Why?” I say in a tone of astonishment. “Why would I need to be careful?”

He gives me a disgruntled look. “Well, you’re big, Jude, and you don’t always look where you’re going.”

I laugh because I told him off about that the other day. “Oh, okay. It’s not because…” I pause and lean in, saying in a tone of doom, “There is a dog in your bed?”

He wrinkles his nose as I fling the duvet back, revealing the ball of black and white fluff cuddled into Billy’s dinosaur patterned pyjamas.

“Well, look at this,” I say, aiming a mock stern look at Billy. “Did she manage to get in by herself?”

The vet revealed her sex, as well as the information that the dog is a mongrel with a good dose of terrier in her. He didn’t think she’d grow very big, and said she was healthy and most likely about six weeks old. He then gave her all her shots and chipped her.

“Has she had a bath?”

He nods. “Daddy and I bathed her. I don’t think she liked it every much.” He pauses. “I’m not sure Daddy liked it either, especially when she weed on his hands.” He gives a hearty chuckle.

“Well, she smells better,” I say judiciously, and he smiles.

“So do you, Jude.”

I shrug, reaching out a finger towards the puppy who licks it with a rough pink tongue. “I like her collar,” I say, tracing the bright pink sparkling band.

“So do I.” He wrinkles his nose. “I know Daddy liked the blue one best, but it was boring. She likes this one better.”

“I suppose you should name her then, Bill. Seeing as she’s your puppy.”

He folds his arms and looks up at the ceiling contemplatively. “I think I’d like to call her Stanley Atkins.”

I look up. “What? Like the car salesman?”

He nods. He’d taken one of those very quick likings to people as young children do, and sat talking to Stanley all the way on the journey to the vets.

“You do know this is a girl dog, Bill. Shouldn’t she have a nice girl’s name?”

“Like what?”

“I don’t know. What about Celia or Ermintrude?”

He stares at me. “They’re silly names. Stanley Atkins is a different name. No one else will have a dog called Stanley Atkins.”

“Not a girl one, anyway,” I mutter. “Anyway, shouldn’t she be in the kitchen?”

He shakes his head, looking at me imploringly. “She wants to be with me, Jude. She told me.”

I smile at him. “Well, maybe she can stay for a cuddle for a while, but she’s got to sleep in the kitchen. Daddy says so.”

He pouts, but cuddles the dog under his arm as I pull the duvet over him and tuck him in.

“Okay, are you going to say your prayers?”

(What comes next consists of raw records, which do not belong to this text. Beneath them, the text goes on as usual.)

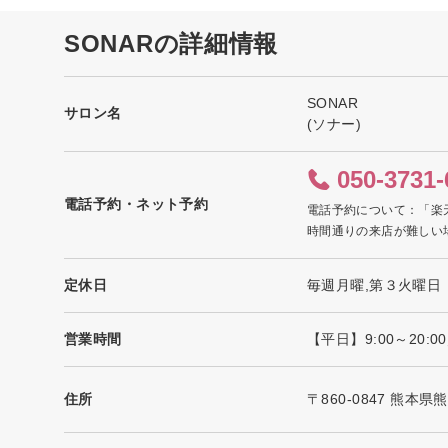
SONARの詳細情報
SONAR
サロン名
(ソナー)
050-3731-
電話予約・ネット予約
電話予約について：「楽
時間通りの来店が難しい
定休日
毎週月曜,第３火曜日
営業時間
【平日】9:00～20:0
住所
〒860-0847 熊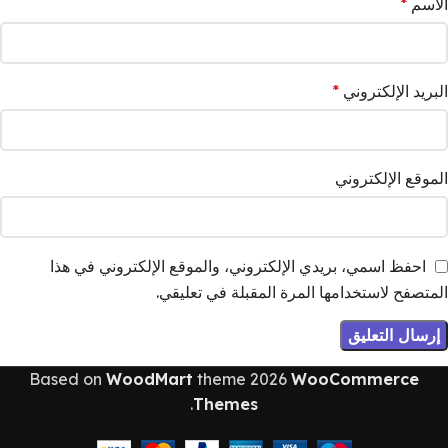
الاسم
*
البريد الإلكتروني
*
الموقع الإلكتروني
احفظ اسمي، بريدي الإلكتروني، والموقع الإلكتروني في هذا
المتصفح لاستخدامها المرة المقبلة في تعليقي.
Based on
WoodMart
theme
2026
WooCommerce
.
Themes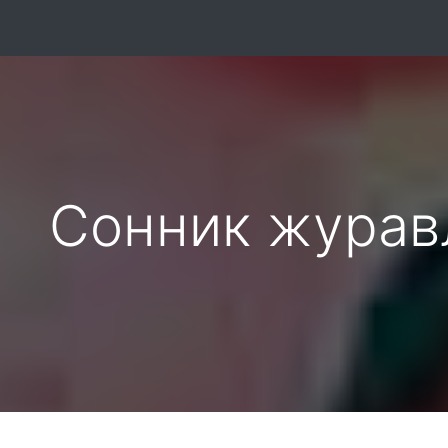
Сонник журав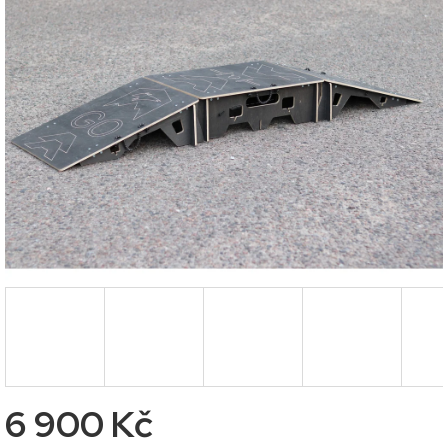
0,0
z
5
hvězdiček.
6 900 Kč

He nods and folds his hands together with his eyes screwed up very tight. “Our Father who aren’t in heaven, Harold be thy name, for ever and ever. Armain.”

“Jesus. Is this why I’m paying those horrendous fees at a private school?” A deep voice comes from the door, and I jump, before laughing.

“I know. I don’t normally listen because I’m tidying his room.” I pause. “Harold is a nice name for Our Lord, though.”

“Daddy, I’ve named the puppy. She’s called Stanley Atkins.”

Asa blinks for a second, and then rallies. “Well, maybe she should be called Houdini since I left her tucked up in her basket downstairs in the kitchen with the door closed.” I snort, and he grins lazily at me. “She can stay with you for a little while, but I’ll put her downstairs when you’ve gone to sleep.”

Billy nods furiously and I smile, climbing to my feet.

“Where are you going?” Asa asks, turning away from Billy to face me.

“Leaving you while you read a story.”

He looks me up and down, a dark look on his face as he runs his gaze down my body before leaning closer.

“Wait in my bedroom,” he whispers. “I’ll be up in a minute.”

“Something I notice you didn’t say before I had a shower,” I say tartly.

“I didn’t want my nostrils to die of shock.”

I laugh as I leave him, but my heart begins to thud heavily as I climb the stairs.